00:17:46.960 Despite all safeguards, regressions can still occur when we least expect them. Therefore, we conduct rigorous load testing using a tool called Genghis Khan, simulating high traffic conditions to evaluate our system's resilience. This tool mimics user behavior during peak traffic, effectively stress-testing our systems.
00:18:22.720 We conduct these tests several times a week, assuring us that we are ready to handle Black Friday and Cyber Monday traffic. Following this, it's essential to discuss how we employ MySQL effectively, particularly with slow queries that can arise.
00:19:04.960 Whether utilizing Nginx, which exposes unique request identifiers, or using Rails’ log process action to enrich request logs, we ensure to accurately track slow queries. This process has distinct steps that greatly enhance our capacity to diagnose issues.
00:19:40.240 To illustrate, by employing a gem called Marginalia, we can include controller and action names in our slow query logs. This additional context makes troubleshooting significantly more manageable by connecting slow query occurrences back to user requests.
00:20:27.680 As we build a Rails app, we need to understand the concept of resilience—how our application can continue operating even if individual components fail or slow down. Initially, we may have fragile dependencies through components like session stores or caching systems that we assume will always be available, but we must proactively build in fallbacks to ensure a robust architecture.

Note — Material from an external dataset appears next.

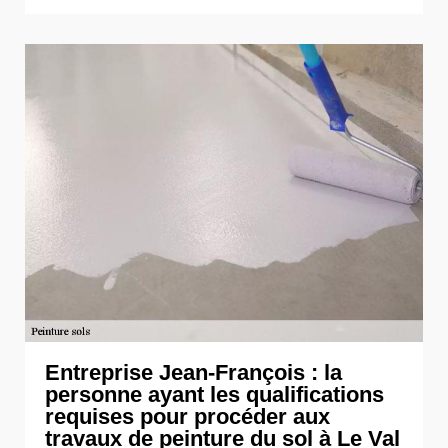
Entreprise Jean-François : la
personne ayant les qualifications
requises pour procéder aux
travaux de peinture du sol à Le Val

00:21:51.040 This can be achieved through rescue constructs in our code, handling instances where a component might not be available. Implementing these principles can help our application recover gracefully from dependency failures when properly orchestrated.
00:22:33.840 We have also developed a tool named ToxyProxy, which simulates service disruptions, optimizing our routing logic to ensure graceful degradation. By doing this within our testing environments, we can validate that our code will handle outages in an expected manner while preventing users from experiencing extensive downtimes.

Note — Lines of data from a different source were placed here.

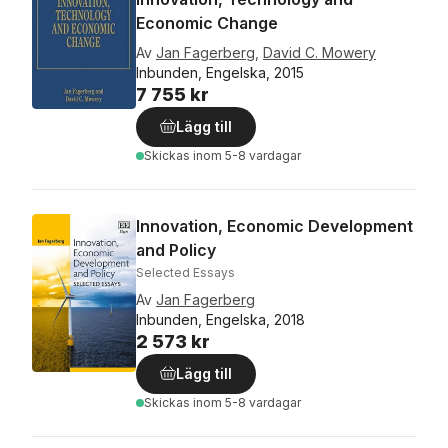
Economic Change
Av
Jan Fagerberg
,
David C. Mowery
Inbunden, Engelska, 2015
7 755 kr
Lägg till
Skickas
inom 5-8 vardagar
Innovation, Economic Development
and Policy
Selected Essays
Av
Jan Fagerberg
Inbunden, Engelska, 2018
2 573 kr
Lägg till
Skickas
inom 5-8 vardagar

00:23:27.040 In summary, we have taken strides to enhance our application resilience, ensuring that our users have an uninterrupted experience even when third-party services experience outages. The data-driven alerts we set up help uncover and address such situations in real time.
00:24:11.440 We are conscious of the various third-party dependencies we rely on and continuously aspire to develop failover mechanisms to safeguard our performance. This includes manual circuit breakers that we can engage during high traffic days, like Black Friday, ensuring smooth service for those merchants not using affected systems.
00:25:10.880 As one final point, while we achieve strong performance metrics, unforeseen complications can arise that we constantly mitigate through monitoring tools and proactive approaches to scaling.
00:26:09.760 To summarize our strategies, we implement thorough testing protocols, careful monitoring, and resilient coding practices to maintain high availability even during massive influxes of traffic. We must remain vigilant in our approach to scaled systems, adopting new tools and processes that anticipate potential failure points.
00:30:01.520 As I conclude, I hope my insights on scaling our Rails app during peak periods—such as Black Friday and Cyber Monday—have been informative. Thank you for your time!